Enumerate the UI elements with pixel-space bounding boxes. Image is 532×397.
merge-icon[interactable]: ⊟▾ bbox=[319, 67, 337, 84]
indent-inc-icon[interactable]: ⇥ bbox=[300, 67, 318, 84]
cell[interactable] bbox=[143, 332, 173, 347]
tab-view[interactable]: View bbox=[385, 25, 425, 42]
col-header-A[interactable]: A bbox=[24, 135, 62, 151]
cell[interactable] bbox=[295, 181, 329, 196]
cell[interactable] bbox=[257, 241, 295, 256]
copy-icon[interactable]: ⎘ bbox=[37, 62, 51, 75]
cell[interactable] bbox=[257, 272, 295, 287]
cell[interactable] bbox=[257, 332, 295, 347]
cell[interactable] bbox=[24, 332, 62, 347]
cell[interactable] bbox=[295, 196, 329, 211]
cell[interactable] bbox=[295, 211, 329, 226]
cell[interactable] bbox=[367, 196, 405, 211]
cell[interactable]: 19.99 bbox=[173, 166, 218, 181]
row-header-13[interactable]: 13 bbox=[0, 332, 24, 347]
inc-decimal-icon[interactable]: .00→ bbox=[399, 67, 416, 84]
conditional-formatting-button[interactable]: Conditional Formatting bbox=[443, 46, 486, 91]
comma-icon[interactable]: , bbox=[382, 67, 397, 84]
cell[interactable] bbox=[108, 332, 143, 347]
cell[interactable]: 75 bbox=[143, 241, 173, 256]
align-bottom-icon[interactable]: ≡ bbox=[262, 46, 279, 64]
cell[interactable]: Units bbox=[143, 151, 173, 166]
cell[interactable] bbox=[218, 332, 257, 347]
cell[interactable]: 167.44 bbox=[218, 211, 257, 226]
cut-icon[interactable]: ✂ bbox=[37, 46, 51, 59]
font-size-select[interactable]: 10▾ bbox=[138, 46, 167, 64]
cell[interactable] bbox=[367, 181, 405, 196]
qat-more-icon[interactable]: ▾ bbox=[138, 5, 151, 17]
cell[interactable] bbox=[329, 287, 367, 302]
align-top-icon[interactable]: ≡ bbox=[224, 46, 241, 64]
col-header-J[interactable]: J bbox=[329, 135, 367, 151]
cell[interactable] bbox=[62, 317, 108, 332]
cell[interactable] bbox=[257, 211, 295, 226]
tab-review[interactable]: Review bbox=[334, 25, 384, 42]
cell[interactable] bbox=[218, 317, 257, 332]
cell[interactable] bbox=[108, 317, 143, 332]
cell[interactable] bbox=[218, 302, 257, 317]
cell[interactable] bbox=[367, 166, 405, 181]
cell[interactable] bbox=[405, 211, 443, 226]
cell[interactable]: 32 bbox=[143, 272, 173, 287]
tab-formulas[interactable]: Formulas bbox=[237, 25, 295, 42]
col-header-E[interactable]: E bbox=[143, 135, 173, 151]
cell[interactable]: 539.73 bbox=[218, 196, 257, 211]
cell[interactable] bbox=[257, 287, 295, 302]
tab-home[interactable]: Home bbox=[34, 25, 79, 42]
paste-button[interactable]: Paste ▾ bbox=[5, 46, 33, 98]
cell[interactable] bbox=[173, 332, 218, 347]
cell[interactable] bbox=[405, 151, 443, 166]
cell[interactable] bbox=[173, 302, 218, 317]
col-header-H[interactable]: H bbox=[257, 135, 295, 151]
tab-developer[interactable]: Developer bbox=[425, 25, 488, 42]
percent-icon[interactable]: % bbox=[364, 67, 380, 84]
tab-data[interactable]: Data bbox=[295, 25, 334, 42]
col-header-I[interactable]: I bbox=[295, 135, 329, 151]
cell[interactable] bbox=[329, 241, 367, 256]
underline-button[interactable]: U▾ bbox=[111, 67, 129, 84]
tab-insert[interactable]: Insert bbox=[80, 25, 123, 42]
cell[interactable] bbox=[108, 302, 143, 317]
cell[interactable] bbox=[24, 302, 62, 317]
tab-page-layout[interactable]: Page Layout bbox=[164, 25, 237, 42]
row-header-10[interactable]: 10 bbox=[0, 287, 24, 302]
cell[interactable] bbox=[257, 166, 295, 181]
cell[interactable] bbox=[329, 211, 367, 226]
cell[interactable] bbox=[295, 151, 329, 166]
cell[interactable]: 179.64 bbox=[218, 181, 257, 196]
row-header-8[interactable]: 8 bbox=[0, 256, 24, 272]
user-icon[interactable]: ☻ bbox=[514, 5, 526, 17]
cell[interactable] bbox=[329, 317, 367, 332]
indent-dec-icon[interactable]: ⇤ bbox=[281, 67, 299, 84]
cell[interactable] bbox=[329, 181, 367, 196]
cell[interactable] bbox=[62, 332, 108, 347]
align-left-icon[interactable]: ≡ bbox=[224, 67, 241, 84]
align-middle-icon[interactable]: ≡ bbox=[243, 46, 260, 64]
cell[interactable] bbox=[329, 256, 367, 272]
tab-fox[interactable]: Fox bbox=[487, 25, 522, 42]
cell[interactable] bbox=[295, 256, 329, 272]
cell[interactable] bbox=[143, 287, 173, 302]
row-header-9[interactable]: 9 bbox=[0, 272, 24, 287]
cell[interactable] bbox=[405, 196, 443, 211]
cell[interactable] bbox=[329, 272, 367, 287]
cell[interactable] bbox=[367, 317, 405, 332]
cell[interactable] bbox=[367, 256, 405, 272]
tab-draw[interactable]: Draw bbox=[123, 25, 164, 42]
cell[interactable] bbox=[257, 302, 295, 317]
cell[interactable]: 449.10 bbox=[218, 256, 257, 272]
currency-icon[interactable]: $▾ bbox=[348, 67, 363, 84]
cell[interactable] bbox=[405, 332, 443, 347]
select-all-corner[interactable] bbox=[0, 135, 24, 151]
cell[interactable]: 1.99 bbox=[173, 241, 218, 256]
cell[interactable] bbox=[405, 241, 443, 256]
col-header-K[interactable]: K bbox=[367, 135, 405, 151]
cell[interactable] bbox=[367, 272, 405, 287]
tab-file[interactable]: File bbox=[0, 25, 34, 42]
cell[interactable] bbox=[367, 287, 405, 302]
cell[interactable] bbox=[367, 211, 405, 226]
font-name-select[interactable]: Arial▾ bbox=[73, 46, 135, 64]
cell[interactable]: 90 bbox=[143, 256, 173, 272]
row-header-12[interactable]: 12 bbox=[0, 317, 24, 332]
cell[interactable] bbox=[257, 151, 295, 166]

###

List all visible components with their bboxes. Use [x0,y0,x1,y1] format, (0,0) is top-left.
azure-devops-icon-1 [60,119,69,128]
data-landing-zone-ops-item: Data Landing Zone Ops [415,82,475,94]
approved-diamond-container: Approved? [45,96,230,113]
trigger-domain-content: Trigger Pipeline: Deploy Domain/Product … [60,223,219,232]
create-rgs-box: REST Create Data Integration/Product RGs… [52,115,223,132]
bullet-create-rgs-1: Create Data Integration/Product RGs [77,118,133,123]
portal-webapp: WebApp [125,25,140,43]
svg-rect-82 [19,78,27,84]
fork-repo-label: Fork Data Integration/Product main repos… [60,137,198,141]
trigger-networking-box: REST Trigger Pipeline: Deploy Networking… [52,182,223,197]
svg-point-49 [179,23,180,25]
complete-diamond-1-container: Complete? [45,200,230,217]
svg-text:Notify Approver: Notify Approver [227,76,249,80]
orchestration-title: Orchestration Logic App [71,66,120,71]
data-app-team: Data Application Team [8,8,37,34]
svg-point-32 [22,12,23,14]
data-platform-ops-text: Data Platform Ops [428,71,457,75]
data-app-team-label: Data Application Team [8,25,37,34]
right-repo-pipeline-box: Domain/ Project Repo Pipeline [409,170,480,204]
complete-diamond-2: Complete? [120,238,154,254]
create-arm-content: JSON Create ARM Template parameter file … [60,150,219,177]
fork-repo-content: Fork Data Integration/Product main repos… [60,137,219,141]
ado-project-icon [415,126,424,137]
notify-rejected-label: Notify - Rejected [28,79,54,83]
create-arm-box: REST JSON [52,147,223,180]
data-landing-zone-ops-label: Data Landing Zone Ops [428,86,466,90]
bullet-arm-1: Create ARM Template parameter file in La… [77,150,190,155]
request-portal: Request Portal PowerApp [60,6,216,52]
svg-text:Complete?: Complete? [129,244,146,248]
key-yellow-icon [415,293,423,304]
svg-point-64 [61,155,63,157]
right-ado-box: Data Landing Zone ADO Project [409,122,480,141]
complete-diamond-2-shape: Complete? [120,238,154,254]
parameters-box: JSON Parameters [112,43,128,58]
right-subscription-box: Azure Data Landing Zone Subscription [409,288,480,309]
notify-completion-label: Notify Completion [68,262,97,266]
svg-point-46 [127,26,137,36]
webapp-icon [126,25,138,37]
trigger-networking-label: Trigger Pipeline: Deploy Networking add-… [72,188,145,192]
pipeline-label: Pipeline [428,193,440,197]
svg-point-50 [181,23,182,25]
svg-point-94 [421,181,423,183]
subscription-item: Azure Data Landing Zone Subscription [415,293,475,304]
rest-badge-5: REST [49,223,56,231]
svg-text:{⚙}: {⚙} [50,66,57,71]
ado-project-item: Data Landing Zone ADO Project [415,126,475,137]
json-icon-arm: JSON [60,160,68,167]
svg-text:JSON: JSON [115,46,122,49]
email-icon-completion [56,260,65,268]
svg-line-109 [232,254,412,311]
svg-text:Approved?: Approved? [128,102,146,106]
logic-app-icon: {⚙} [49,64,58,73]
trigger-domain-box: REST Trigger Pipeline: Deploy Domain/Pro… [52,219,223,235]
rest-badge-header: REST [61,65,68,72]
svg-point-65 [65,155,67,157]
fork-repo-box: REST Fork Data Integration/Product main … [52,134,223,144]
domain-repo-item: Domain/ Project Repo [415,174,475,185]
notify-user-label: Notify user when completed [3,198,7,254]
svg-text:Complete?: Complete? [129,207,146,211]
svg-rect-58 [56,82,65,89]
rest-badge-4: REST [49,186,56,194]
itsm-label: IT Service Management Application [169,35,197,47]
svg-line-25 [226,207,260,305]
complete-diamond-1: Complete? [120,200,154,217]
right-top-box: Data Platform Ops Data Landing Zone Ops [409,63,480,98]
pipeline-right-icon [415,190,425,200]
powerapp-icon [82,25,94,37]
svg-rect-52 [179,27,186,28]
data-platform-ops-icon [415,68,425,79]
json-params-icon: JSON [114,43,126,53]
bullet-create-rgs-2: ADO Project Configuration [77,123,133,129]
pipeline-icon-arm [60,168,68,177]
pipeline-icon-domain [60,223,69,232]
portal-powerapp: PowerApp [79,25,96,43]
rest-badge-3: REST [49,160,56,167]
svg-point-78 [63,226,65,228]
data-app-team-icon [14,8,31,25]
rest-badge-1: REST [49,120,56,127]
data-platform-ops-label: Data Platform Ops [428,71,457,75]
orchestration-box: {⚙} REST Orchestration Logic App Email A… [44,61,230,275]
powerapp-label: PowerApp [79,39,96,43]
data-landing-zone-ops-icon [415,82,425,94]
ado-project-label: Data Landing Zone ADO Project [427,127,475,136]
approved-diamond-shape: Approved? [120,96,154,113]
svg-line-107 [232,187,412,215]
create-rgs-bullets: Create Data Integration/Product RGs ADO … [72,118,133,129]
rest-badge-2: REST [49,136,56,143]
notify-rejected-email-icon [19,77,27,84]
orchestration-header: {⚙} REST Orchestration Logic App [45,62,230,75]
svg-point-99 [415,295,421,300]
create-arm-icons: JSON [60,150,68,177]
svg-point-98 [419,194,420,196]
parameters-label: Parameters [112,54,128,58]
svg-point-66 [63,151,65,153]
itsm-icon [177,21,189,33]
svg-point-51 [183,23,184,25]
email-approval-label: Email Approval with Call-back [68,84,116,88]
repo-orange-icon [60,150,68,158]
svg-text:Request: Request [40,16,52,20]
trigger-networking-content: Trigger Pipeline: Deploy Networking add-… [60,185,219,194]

###

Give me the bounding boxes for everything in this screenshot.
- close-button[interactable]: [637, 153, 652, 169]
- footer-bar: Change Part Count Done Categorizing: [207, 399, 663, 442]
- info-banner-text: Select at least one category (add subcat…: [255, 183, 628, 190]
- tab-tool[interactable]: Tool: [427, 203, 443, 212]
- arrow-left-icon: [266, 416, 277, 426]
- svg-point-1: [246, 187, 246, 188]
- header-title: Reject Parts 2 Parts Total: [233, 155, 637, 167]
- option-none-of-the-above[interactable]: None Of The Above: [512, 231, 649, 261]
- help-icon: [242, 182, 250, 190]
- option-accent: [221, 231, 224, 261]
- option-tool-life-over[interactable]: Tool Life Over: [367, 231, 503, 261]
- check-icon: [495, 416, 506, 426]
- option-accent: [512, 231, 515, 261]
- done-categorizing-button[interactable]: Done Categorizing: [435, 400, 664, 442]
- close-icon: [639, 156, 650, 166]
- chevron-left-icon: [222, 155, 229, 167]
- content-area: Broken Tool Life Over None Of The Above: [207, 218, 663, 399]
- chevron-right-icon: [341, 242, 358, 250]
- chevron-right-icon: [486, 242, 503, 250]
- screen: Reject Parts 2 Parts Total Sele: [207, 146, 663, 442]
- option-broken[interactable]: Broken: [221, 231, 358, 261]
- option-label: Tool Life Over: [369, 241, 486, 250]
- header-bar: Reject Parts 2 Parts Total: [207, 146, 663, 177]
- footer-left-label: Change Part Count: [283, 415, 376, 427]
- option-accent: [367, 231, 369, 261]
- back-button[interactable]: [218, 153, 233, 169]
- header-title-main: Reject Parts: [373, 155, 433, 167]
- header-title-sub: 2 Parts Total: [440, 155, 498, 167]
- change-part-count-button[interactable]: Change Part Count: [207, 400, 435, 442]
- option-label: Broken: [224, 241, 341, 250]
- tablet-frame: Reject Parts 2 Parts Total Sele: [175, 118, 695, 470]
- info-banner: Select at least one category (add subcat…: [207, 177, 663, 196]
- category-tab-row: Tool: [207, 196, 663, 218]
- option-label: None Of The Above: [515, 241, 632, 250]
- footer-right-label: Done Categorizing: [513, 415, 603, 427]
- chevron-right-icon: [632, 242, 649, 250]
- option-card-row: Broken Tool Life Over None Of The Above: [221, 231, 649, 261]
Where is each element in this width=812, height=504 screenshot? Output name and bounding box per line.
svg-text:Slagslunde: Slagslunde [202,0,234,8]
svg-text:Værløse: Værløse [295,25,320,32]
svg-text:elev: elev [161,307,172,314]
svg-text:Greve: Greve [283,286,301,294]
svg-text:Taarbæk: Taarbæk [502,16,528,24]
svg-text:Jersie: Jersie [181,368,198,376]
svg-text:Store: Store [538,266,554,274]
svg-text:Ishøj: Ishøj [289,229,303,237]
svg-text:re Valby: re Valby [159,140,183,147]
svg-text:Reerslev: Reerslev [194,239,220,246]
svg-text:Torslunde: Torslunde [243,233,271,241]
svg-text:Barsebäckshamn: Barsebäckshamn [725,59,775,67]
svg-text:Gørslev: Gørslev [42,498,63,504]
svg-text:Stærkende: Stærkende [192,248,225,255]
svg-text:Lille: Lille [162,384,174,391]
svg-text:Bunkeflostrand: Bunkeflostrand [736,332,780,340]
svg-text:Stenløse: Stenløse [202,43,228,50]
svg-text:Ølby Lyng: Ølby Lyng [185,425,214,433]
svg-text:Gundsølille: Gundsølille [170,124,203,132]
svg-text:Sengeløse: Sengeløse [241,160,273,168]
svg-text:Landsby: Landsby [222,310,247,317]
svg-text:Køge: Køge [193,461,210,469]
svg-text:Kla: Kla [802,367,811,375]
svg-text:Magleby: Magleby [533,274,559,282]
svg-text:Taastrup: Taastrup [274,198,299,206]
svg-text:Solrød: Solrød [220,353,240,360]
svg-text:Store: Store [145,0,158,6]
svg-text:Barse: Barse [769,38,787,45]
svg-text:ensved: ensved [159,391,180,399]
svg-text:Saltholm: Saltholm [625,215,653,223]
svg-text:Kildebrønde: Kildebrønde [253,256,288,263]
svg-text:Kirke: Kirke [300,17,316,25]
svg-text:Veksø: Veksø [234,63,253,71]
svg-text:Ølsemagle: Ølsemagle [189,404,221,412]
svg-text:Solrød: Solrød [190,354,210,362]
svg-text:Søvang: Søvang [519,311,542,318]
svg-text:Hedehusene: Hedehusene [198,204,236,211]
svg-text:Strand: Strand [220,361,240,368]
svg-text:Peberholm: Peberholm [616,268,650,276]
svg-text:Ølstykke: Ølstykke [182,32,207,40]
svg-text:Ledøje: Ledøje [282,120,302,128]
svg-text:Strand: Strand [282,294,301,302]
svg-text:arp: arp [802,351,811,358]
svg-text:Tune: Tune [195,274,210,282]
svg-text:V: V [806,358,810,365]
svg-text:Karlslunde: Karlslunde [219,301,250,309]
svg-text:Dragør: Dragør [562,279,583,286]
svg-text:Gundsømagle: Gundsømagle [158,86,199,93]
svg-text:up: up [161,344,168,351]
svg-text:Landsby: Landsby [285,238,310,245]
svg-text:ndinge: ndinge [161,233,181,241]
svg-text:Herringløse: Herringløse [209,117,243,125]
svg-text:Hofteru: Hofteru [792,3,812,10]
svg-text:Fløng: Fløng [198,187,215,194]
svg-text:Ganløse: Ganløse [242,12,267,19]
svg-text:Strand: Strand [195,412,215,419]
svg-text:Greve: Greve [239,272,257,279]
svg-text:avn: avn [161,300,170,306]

###

» WHAT IS NEEDED: If a line contains the word "Above", it counts; say how many such lines the records hold, and give only that number.

» SOLUTION TO THIS TASK: 4